Evidence Lower Bound(ELBO) is a quantity that is used in variational inference to estimate the log marginal likelihood or evidence of a model given some observed data. 

The ELBO is expressed as follows:
$$
\begin{aligned}
\text{ELBO} \coloneqq E_{z \sim q_{\phi}} \left [ \text{log} \frac{p_{\theta}(x, z)}{q_{\phi} (z)} \right ]
\end{aligned}
$$

where $p_{\theta}(x, z)$ is the joint distribution of the data $x$ and latent variables $z$, and $q_{\phi} (z)$ is an approximate posterior distribution over $z$. The ELBO can be used to optimize the parameters of the approximate posterior distribution so that **it approximates the true posterior distribution as closely as possible.**

#### Why do we use ELBO?

We use the ELBO in variational inference as a proxy to the log marginal likelihood, which is often intractable to compute directly. The ELBO provides a lower bound on the log marginal likelihood, which allows us to perform optimization on a tractable objective function. By optimizing the ELBO, we are indirectly maximizing the log marginal likelihood.
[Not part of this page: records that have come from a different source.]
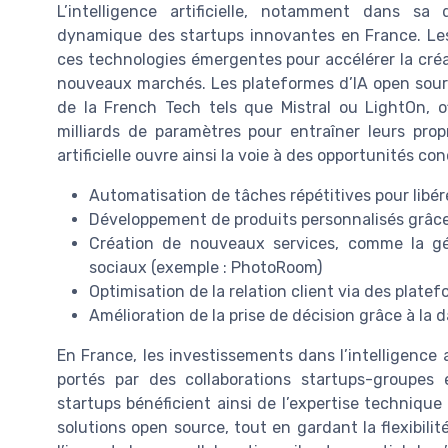
L’intelligence artificielle, notamment dans s
dynamique des startups innovantes en France. Les 
ces technologies émergentes pour accélérer la créat
nouveaux marchés. Les plateformes d’IA open sour
de la French Tech tels que Mistral ou LightOn, o
milliards de paramètres pour entraîner leurs prop
artificielle ouvre ainsi la voie à des opportunités con
Automatisation de tâches répétitives pour libér
Développement de produits personnalisés grâce
Création de nouveaux services, comme la g
sociaux (exemple : PhotoRoom)
Optimisation de la relation client via des platef
Amélioration de la prise de décision grâce à la d
En France, les investissements dans l’intelligence a
portés par des collaborations startups-groupes e
startups bénéficient ainsi de l’expertise technique
solutions open source, tout en gardant la flexibili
Maximizing the ELBO is equivalent to minimizing the KL divergence between the true posterior distribution and an approximate distribution, which allows us to find the optimal approximation of the true posterior.

#### Properties
1. **The evidence is always larger than or equal to the ELBO. We refer to this inequality as the ELBO inequality.**
   $$
   \begin{aligned}
   \text{log }p_{\theta}(x) &= \text{log} \int p_{\theta} (x|z) p(z) dz \\
   &= \text{log}\int p_{\theta}(x, z) dz \\
   &= \text{log}\int p_{\theta}(x, z) \frac{q_{\phi}(z)}{q_{\phi}(z)} dz \\
   &= \text{log}\int q_{\phi}(z) \frac{p_{\theta}(x, z)}{q_{\phi}(z)} dz \\
   &= \text{log} E_{z \sim q_{\phi}} \left [ \frac{p_{\theta}(x, z)}{q_{\phi}(z)} \right ] \\
   &\geq E_{z \sim q_{\phi}} \left [\text{log} \frac{p_{\theta}(x, z)}{q_{\phi}(z)} \right ] \quad \because \text{log}(x) \text{ is a concave function.} \\
   \\
   \therefore \text{evidence} &\geq \text{ELBO}
   \end{aligned}
   $$

2. **KL Divergence between $p_{\theta}(z|x)$ and $q_{\phi}(z)$ equals $\text{evidence} - \text{ELBO}$.**
   $$
   \begin{aligned}
   D_{\text{KL}}(q_{\phi}(z)||p_{\theta}(z|x)) &= \int q_{\phi}(z) \text{log} \frac{q_{\phi}(z)}{p_{\theta}(z|x)} dz \\
   &= E_{z \sim q_{\phi}} \left [\text{log}\frac{q_{\phi}(z)}{p_{\theta}(z|x)} \right ] \\
   &= E_{z \sim q_{\phi}}[\text{log }q_{\phi}(z)] - E_{z \sim q_{\phi}}[\text{log } p_{\theta}(z|x)] \\
   &= E_{z \sim q_{\phi}}[\text{log }q_{\phi}(z)] - E_{z \sim q_{\phi}} \left [ \text{log} \left ( p_{\theta}(z|x) \frac{p_{\theta}(x)}{p_{\theta}(x)} \right ) \right ] \\ 
   &= E_{z \sim q_{\phi}}[\text{log }q_{\phi}(z)] - E_{z \sim q_{\phi}} \left [ \text{log} \frac{p_{\theta}(z, x)}{p_{\theta}(x)} \right ] \\ 
   &= E_{z \sim q_{\phi}}[\text{log }q_{\phi}(z)] - E_{z \sim q_{\phi}} [ \text{log } p_{\theta}(z, x) ] + E_{z \sim q_{\phi}}[\text{log } p_{\theta}(x)] \\ 
   &= \text{log } p_{\theta}(x) - E_{z \sim q_{\phi}} \left [ \text{log} \frac{p_{\theta}(x, z)}{q_{\phi}(z)} \right ] \\
   &= \text{evidence} - \text{ELBO}
   \end{aligned}
   $$

#### Appendix: What is the log marginal likelihood or evidence?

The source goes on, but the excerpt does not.